Our world does not admit of heavenly signs that broadcast events on earth, nor do we admit that there is such a thing as a supernatural or miraculous birth. We know that the story of a Santa Claus who travels through the sky is not literal truth, and we have come to suspect that neither is the story of Jesus' birth.
So, modern people face the "Did it really happen?" question about these Christmas stories and answer it with an increasingly clear No! No, these things did not really happen. No, they are not literal. They did not occur in history, and it is time for the leaders of the church to say so openly. The fact is that no reputable biblical theologian today, Catholic or Protestant, is willing to defend the historical accuracy of the details of the biblical birth stories.
That is true of all birth traditions. No one waits outside a delivery room for a great person to be born. People are born with little fanfare outside their immediate families. But when a life becomes critical in the lives of others or in history, then stories develop to indicate that the moment this life was born was a significant moment in the life of the world, and that that moment was marked with presaging signs. That is what the birth stories of Jesus mean.
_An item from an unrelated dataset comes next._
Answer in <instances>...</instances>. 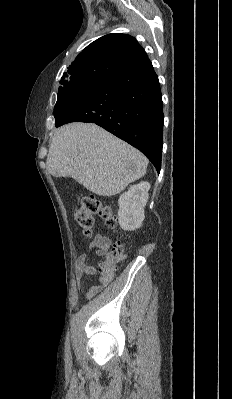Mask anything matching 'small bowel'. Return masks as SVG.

These stories are the conscious attempts to stretch the boundaries of language so that words could point to a transcendent reality that they normally cannot embrace. They represent first-century attempts to say, "We have met something in this particular life that we do not believe human beings by themselves could ever have produced." In narrative form, the gospel writers were trying to join in Paul's assertion that somehow and in some way "God was in this Christ!" So, they wrote that at the moment of the birth of this life, the whole created order took notice.
The fact that the birth stories of Matthew and Luke were literalized was a tragedy, for that literalizing process also succeeded in distorting, warping, and, in a very real way, destroying both the power and the significance of the narratives. When children cease to take the Santa Claus story literally, they can begin the process of discerning what the symbol of Santa Claus means. He is the personification of the spirit and joy of giving.